Work to be completed -> In the copy, include every entry exactly but none of the images.

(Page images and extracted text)
.....

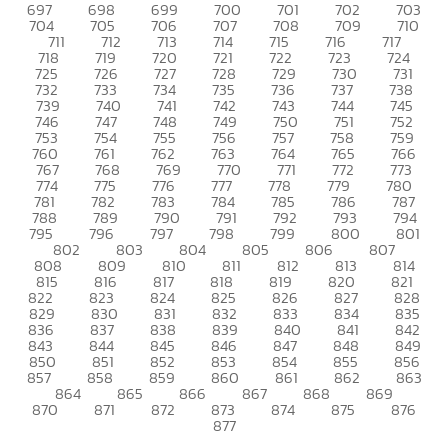
697
698
699
700
701
702
703
704
705
706
707
708
709
710
711
712
713
714
715
716
717
718
719
720
721
722
723
724
725
726
727
728
729
730
731
732
733
734
735
736
737
738
739
740
741
742
743
744
745
746
747
748
749
750
751
752
753
754
755
756
757
758
759
760
761
762
763
764
765
766
767
768
769
770
771
772
773
774
775
776
777
778
779
780
781
782
783
784
785
786
787
788
789
790
791
792
793
794
795
796
797
798
799
800
801
802
803
804
805
806
807
808
809
810
811
812
813
814
815
816
817
818
819
820
821
822
823
824
825
826
827
828
829
830
831
832
833
834
835
836
837
838
839
840
841
842
843
844
845
846
847
848
849
850
851
852
853
854
855
856
857
858
859
860
861
862
863
864
865
866
867
868
869
870
871
872
873
874
875
876
877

.....

Reply to the exercise ->
697
698
699
700
701
702
703
704
705
706
707
708
709
710
711
712
713
714
715
716
717
718
719
720
721
722
723
724
725
726
727
728
729
730
731
732
733
734
735
736
737
738
739
740
741
742
743
744
745
746
747
748
749
750
751
752
753
754
755
756
757
758
759
760
761
762
763
764
765
766
767
768
769
770
771
772
773
774
775
776
777
778
779
780
781
782
783
784
785
786
787
788
789
790
791
792
793
794
795
796
797
798
799
800
801
802
803
804
805
806
807
808
809
810
811
812
813
814
815
816
817
818
819
820
821
822
823
824
825
826
827
828
829
830
831
832
833
834
835
836
837
838
839
840
841
842
843
844
845
846
847
848
849
850
851
852
853
854
855
856
857
858
859
860
861
862
863
864
865
866
867
868
869
870
871
872
873
874
875
876
877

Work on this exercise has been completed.